Jury Convicts Traverse City Man, Jerry M. Stauffer, Of Fraud And Money Laundering In Connection With Foreign Currency Trading Operations
GRAND RAPIDS, MICHIGAN — Jerry M. Stauffer, 66, of Traverse City, Michigan, was convicted of wire fraud and money laundering at the conclusion of a jury trial, U.S. Attorney Patrick Miles announced today.
U.S. Attorney Miles commented that "Stauffer used his position as a respected financial expert in Traverse City to defraud his friends and neighbors, as well as people living around the world. As a result, some people lost their life savings. This kind of crime causes long-lasting harm and will be punished whenever we find it."
During a four-day trial that began on January 26, 2016, the jury heard that Stauffer engaged in a fraudulent investment scheme between 2009 and 2015, using interstate communications to take a total of approximately $1.9 million from more than a dozen victims. He advised his "investors" that he could earn substantial profits for them with invested funds by trading in fluctuations in foreign currencies. In fact, Stauffer never invested the money as promised, but used it to pay his own expenses and make the payments necessary to keep the fraudulent scheme afloat. Two families lost $400,000 each in the scheme. Stauffer continued to persuade his investors that his actions were legitimate even after he was indicted, as a group of investors were persuaded to put up the funds he wanted to hire an attorney. The jury also heard that Stauffer laundered some of the proceeds of his crime through a bank to purchase a boat.

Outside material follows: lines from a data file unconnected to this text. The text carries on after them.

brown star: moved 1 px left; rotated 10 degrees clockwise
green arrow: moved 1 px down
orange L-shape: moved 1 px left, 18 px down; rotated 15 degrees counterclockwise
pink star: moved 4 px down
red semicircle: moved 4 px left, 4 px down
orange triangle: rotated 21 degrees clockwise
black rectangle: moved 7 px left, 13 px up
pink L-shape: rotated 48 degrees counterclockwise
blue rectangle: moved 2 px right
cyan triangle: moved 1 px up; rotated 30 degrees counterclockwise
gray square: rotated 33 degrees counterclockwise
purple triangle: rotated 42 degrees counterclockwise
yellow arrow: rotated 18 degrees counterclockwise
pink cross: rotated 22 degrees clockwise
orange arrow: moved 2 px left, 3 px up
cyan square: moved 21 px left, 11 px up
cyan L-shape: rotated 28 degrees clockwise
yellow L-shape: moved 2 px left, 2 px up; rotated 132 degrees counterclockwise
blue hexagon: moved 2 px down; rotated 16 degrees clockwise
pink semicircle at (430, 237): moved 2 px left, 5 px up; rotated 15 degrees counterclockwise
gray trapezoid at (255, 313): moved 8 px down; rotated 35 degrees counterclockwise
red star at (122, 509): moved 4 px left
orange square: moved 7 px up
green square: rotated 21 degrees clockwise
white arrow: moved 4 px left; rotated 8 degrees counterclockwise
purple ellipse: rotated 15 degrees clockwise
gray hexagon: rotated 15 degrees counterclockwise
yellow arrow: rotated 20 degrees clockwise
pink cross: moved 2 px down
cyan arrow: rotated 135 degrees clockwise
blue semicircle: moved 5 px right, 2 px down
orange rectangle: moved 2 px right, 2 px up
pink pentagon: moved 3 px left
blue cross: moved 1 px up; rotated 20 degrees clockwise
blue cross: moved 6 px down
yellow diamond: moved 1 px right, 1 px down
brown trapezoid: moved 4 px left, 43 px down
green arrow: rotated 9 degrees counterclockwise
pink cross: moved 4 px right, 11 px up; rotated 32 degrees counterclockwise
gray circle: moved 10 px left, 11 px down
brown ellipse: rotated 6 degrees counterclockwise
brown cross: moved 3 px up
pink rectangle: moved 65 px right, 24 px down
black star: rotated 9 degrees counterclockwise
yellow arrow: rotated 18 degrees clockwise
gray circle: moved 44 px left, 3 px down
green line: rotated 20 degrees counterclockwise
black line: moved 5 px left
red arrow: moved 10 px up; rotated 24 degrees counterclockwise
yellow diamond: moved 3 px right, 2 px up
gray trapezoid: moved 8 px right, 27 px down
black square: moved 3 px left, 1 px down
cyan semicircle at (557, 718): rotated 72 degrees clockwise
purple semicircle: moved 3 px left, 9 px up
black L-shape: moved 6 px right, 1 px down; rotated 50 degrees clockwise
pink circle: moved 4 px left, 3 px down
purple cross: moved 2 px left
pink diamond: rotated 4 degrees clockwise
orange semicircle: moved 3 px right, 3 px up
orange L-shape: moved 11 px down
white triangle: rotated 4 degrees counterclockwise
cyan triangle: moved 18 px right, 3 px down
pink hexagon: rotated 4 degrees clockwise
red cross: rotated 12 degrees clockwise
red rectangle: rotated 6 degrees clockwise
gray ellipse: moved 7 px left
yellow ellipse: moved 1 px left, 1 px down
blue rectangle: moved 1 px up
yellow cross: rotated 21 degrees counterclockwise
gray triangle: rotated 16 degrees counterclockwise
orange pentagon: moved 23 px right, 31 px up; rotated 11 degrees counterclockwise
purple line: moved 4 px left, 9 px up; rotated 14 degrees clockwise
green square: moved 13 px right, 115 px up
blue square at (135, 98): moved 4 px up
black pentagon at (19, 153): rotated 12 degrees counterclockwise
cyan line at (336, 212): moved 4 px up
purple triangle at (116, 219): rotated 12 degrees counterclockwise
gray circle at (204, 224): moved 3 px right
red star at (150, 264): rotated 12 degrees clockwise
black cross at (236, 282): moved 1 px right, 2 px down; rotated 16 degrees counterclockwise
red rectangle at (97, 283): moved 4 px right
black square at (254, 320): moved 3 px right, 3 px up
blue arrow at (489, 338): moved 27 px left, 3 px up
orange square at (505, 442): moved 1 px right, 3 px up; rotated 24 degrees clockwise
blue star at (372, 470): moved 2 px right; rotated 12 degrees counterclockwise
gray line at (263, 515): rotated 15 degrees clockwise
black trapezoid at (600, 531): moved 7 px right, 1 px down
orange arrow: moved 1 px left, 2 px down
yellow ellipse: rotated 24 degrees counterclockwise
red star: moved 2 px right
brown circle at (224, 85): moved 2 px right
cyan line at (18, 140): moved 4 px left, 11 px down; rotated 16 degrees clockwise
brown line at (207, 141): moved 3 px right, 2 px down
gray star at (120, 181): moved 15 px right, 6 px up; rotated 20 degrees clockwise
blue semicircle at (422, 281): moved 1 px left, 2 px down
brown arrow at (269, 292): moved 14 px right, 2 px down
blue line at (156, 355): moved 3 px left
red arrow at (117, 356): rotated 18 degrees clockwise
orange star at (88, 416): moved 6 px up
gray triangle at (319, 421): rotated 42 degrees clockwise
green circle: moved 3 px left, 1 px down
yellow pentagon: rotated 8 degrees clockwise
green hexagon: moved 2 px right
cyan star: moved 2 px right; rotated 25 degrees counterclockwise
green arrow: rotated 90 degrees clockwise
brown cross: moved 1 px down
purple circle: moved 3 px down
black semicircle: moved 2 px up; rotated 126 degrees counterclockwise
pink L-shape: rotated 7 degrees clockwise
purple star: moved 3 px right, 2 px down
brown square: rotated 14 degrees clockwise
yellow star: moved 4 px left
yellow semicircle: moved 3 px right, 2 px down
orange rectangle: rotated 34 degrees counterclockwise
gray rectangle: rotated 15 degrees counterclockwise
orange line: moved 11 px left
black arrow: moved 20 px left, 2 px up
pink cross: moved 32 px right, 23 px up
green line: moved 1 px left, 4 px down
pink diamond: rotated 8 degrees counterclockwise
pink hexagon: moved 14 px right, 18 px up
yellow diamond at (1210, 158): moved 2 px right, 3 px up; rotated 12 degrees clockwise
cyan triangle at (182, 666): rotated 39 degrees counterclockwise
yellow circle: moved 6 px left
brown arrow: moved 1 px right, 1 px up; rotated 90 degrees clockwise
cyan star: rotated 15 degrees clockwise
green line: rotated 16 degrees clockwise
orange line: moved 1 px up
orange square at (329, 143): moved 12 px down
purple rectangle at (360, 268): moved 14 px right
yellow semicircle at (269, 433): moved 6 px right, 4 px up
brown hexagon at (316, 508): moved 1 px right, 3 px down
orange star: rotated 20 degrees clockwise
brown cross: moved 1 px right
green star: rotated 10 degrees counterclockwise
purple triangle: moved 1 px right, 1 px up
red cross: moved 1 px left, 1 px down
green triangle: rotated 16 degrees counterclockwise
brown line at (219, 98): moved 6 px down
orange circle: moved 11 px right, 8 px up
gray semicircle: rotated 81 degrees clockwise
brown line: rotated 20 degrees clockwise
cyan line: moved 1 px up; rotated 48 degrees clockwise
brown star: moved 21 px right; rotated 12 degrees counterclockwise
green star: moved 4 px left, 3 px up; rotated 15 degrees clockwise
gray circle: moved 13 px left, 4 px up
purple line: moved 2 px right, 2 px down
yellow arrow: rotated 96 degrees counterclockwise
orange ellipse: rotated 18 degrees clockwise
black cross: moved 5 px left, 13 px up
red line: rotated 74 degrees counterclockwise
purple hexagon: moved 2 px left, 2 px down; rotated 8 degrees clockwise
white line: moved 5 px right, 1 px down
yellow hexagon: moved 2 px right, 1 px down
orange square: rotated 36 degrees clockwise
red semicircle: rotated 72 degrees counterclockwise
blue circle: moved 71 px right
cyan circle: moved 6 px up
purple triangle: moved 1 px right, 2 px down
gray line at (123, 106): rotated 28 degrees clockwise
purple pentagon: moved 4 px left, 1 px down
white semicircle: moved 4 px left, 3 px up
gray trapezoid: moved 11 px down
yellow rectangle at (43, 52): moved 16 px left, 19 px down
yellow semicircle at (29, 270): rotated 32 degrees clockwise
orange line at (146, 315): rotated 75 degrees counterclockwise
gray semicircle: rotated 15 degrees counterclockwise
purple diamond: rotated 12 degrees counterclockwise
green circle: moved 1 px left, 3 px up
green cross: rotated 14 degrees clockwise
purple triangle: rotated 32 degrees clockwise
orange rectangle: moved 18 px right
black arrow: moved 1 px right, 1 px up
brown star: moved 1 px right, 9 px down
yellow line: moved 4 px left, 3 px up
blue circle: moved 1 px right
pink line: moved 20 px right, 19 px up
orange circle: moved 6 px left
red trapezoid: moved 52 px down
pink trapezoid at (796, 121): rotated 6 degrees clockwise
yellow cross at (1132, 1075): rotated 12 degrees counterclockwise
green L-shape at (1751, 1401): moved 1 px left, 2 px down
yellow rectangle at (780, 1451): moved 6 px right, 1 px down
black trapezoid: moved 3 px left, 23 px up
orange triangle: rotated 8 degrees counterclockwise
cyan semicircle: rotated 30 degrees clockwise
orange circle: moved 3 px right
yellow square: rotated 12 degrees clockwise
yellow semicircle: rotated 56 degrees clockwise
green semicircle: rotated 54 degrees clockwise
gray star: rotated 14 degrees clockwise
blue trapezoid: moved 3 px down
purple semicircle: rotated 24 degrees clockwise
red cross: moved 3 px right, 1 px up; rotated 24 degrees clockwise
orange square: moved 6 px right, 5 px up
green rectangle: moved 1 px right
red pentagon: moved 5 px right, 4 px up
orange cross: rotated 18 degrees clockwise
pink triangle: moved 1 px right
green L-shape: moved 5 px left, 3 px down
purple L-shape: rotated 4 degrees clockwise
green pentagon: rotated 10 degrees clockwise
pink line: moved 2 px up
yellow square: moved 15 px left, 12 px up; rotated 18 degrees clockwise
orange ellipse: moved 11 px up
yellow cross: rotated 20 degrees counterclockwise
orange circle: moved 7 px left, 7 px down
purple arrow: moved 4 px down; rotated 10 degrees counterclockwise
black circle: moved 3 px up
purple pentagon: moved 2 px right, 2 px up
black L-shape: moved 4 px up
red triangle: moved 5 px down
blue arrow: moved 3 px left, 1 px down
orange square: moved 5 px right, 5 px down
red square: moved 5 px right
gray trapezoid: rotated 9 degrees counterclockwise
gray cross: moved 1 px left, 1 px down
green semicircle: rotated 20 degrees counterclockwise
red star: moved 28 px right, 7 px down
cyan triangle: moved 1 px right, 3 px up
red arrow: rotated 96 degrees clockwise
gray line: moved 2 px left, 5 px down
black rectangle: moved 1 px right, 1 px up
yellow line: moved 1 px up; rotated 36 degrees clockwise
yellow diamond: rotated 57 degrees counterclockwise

Stauffer now faces up to 20 years in prison for the wire fraud conviction and up to ten years in prison for the money laundering conviction. Sentencing has been scheduled for June 14, 2016 before Chief Judge Robert J. Jonker. Stauffer was permitted to remain on bond pending his sentencing.
"Mr. Stauffer’s appearance of success was masked by a tangled financial web of lies," said Jarod J. Koopman, Special Agent in Charge of IRS-Criminal Investigation. "Ponzi schemes can thrive for a short period of time based on the fraudulent claims that money is being invested and legitimate returns provided. However, that time has come to an end, and as this verdict shows, Mr. Stauffer will now face his judgment."
The Traverse City office of the FBI and the IRS-Criminal Investigation office investigated the case. Assistant U.S. Attorneys Tim VerHey and Nicole Mazzocco prosecuted it.